_EXERCISE GOAL:_
Begin with the line that has "Get Custom List Of Homes". Give it and every line after it again, exactly, through the end of the entries below.

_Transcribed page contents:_
==*==
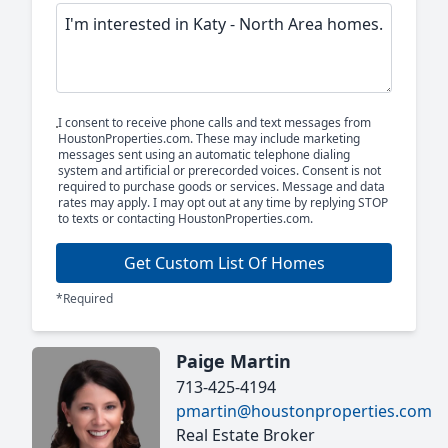
I consent to receive phone calls and text messages from
HoustonProperties.com. These may include marketing
messages sent using an automatic telephone dialing
system and artificial or prerecorded voices. Consent is not
required to purchase goods or services. Message and data
rates may apply. I may opt out at any time by replying STOP
to texts or contacting HoustonProperties.com.
Get Custom List Of Homes
*Required
Paige Martin
713-425-4194
pmartin@houstonproperties.com
Real Estate Broker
==*==
_OUTPUT:_
Get Custom List Of Homes
*Required
Paige Martin
713-425-4194
pmartin@houstonproperties.com
Real Estate Broker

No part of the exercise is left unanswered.